Cacciari sul green pass da Nicola Porro

«Il governo è legittimato a imporre un trattamento sanitario, è vero. Se ne discute la legittimità in chiave culturale, etica e politica. Tutto va bene perché c’è un’emergenza sanitaria? E’ lecito chiedere in base a quali criteri cesserà lo stato d’emergenza? Finirà quanto non c’è più un malato in terapia intensiva o quando nessuno ha più di 37,5 di febbre? Tutti a sollecitare meccanismi autoritari, come sostanzialmente è l’obbligo di vaccinazione. Ma scherziamo? Ai virologi non frega nulla delle derive culturali e politiche di questa società?», dice Cacciari a Quarta Repubblica. «La forma a volte fa sostanza: sento usare parole come ‘stanare’ chi non si vaccina. Ma ci rendiamo conto?», dice il filosofo a Nicola Porro. «Se arriva l’obbligo, bene: almeno sparisce l’ipocrisia.
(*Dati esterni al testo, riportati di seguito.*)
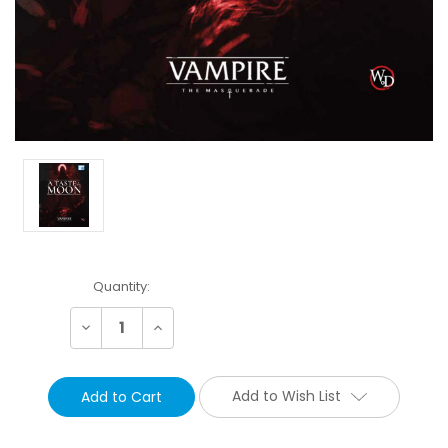
Current
Quantity:
Stock:
Decrease
Increase
Quantity:
Quantity:
Add to Wish List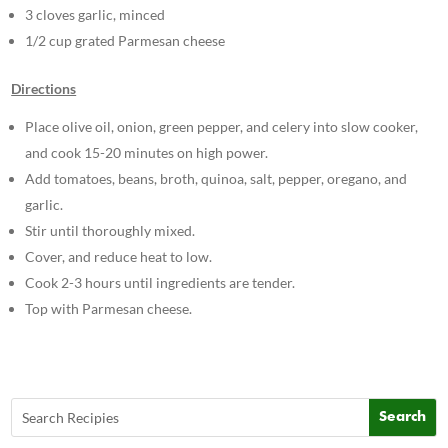
3 cloves garlic, minced
1/2 cup grated Parmesan cheese
Directions
Place olive oil, onion, green pepper, and celery into slow cooker,
and cook 15-20 minutes on high power.
Add tomatoes, beans, broth, quinoa, salt, pepper, oregano, and
garlic.
Stir until thoroughly mixed.
Cover, and reduce heat to low.
Cook 2-3 hours until ingredients are tender.
Top with Parmesan cheese.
Mi arrivano centinaia di mail al giorno di medici e scienziati che mi danno ragione e mi dicono che non possono parlare».
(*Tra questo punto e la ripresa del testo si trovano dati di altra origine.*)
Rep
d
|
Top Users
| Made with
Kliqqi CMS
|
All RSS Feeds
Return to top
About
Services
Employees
A Porro, Cacciari dice che provvedimenti come il green pass o l’eventuale obbligo vaccinale devono inserirsi in un quadro in cui «deve essere sempre garantito il rispetto della dignità della persona, la giurisdizione indica che la persona sia perfettamente informata. Mi domando se possiamo dire che le persone siano state correttamente informate sui vaccini e sulle loro conseguenze. Non c’è dubbio che i vaccini siano utili, ma questo non basta per dire che siamo correttamente informati».

“Che bisogno c’è di vaccinare gli adolescenti?”
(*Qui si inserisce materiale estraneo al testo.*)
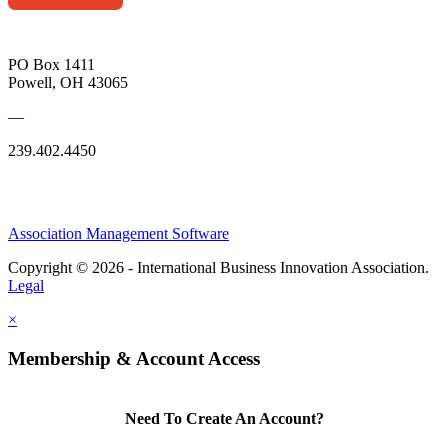
PO Box 1411
Powell, OH 43065
—
239.402.4450
Association Management Software
Copyright © 2026 - International Business Innovation Association.
Legal
×
Membership & Account Access
Need To Create An Account?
«Non esiste nessuna situazione priva di rischi, le aziende farmaceutiche non conoscono però le conseguenze a medio e lungo termine dei vaccini. In queste condizioni, come si fa a imporre il green pass? Siamo già arrivati al 70-80% della popolazione vaccinata, si continui così» cercando di convincere gli italiani. «Quando siamo arrivati a vaccinare tutta la popolazione sopra i 40-50 anni, che bisogno c’è di vaccinare gli adolescenti, che non corrono alcun rischio reale?», afferma. «Non è vero che la situazione sia uguale ovunque: in moltissimi Paesi non c’è obbligo di vaccinazione. In Danimarca la situazione si è normalizzata, in Germania non si sognano di vaccinare gli adolescenti».